Shaver, Amanda O; Garcia, Brianna M; Gouveia, Goncalo J; Morse, Alison M; Liu, Zihao; Asef, Carter K; Borges, Ricardo M; Leach, Franklin E; Andersen, Erik C; Amster, I Jonathan; Fernández, Facundo M; Edison, Arthur S; McIntyre, Lauren M.
Affiliation
  • Shaver AO; Department of Genetics, University of Georgia, Athens, GA, United States.
  • Garcia BM; Complex Carbohydrate Research Center, University of Georgia, Athens, GA, United States.
  • Gouveia GJ; Complex Carbohydrate Research Center, University of Georgia, Athens, GA, United States.
  • Morse AM; Department of Chemistry, University of Georgia, Athens, GA, United States.
  • Liu Z; Complex Carbohydrate Research Center, University of Georgia, Athens, GA, United States.

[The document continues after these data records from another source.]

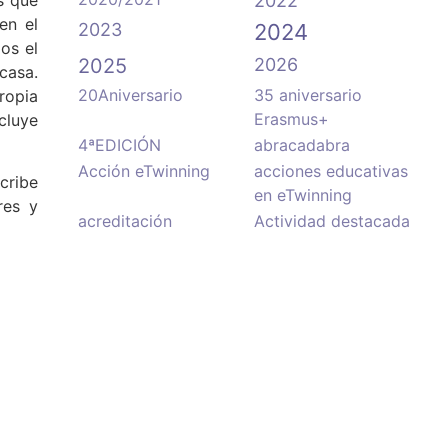
2022
en el
2023
2024
os el
2025
2026
casa.
20Aniversario
35 aniversario
ropia
Erasmus+
cluye
4ªEDICIÓN
abracadabra
Acción eTwinning
acciones educativas
cribe
en eTwinning
res y
acreditación
Actividad destacada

  • Asef CK; Department of Biochemistry, University of Georgia, Athens, GA, United States.
  • Borges RM; Department of Molecular Genetics and Microbiology, University of Florida, Gainesville, FL, United States.
  • Leach FE; Department of Molecular Genetics and Microbiology, University of Florida, Gainesville, FL, United States.
  • Andersen EC; School of Chemistry and Biochemistry, Georgia Institute of Technology, Atlanta, GA, United States.
  • Amster IJ; Walter Mors Institute of Research on Natural Products, Federal University of Rio de Janeiro, Rio de Janeiro, Brazil.
  • Fernández FM; Complex Carbohydrate Research Center, University of Georgia, Athens, GA, United States.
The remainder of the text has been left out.